(Beginning of Supplied records)

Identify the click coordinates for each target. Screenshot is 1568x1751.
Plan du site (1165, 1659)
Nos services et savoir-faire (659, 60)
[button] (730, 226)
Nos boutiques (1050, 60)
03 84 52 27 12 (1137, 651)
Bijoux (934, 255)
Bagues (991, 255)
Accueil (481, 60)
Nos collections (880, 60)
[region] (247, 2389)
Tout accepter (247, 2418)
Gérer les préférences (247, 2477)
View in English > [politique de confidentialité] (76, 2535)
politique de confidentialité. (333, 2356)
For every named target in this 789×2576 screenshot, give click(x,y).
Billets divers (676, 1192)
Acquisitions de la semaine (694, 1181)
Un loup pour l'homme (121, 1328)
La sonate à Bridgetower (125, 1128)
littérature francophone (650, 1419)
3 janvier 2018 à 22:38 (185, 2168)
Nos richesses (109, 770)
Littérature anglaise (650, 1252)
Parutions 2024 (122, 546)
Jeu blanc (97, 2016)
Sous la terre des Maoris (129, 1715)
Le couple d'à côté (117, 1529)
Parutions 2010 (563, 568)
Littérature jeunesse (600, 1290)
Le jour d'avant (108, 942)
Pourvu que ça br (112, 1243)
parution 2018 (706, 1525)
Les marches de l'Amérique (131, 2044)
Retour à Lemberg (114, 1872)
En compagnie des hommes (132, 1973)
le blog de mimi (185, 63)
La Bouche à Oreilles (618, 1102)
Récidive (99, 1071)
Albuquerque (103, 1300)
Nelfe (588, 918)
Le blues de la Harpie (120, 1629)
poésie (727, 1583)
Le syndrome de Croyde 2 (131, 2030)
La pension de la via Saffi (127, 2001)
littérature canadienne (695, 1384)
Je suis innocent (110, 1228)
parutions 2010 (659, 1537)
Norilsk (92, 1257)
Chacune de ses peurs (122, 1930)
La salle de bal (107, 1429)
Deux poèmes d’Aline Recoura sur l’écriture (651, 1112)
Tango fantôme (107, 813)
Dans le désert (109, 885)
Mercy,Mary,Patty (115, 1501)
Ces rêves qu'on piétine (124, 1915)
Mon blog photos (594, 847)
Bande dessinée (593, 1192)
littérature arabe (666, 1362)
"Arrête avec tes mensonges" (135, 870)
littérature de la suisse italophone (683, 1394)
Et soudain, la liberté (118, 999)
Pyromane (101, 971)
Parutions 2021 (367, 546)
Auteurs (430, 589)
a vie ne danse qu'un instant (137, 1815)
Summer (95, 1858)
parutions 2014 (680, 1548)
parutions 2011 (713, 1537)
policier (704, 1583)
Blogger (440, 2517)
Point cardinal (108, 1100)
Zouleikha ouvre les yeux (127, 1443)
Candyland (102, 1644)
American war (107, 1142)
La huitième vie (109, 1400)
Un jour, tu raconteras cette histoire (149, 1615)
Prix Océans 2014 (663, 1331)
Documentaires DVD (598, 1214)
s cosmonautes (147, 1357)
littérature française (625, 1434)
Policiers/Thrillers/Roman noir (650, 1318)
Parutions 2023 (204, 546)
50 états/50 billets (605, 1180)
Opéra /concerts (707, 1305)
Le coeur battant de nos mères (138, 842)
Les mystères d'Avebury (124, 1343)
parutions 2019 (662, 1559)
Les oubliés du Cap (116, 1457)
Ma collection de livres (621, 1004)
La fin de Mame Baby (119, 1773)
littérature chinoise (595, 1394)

(End of Supplied records)

== Brief ==
Using the records above, copy word for word the line with "Récidive (99, 1071)", the line with "Mon blog photos (594, 847)", and every line between them.

== Reply ==
Récidive (99, 1071)
Albuquerque (103, 1300)
Nelfe (588, 918)
Le blues de la Harpie (120, 1629)
poésie (727, 1583)
Le syndrome de Croyde 2 (131, 2030)
La pension de la via Saffi (127, 2001)
littérature canadienne (695, 1384)
Je suis innocent (110, 1228)
parutions 2010 (659, 1537)
Norilsk (92, 1257)
Chacune de ses peurs (122, 1930)
La salle de bal (107, 1429)
Deux poèmes d’Aline Recoura sur l’écriture (651, 1112)
Tango fantôme (107, 813)
Dans le désert (109, 885)
Mercy,Mary,Patty (115, 1501)
Ces rêves qu'on piétine (124, 1915)
Mon blog photos (594, 847)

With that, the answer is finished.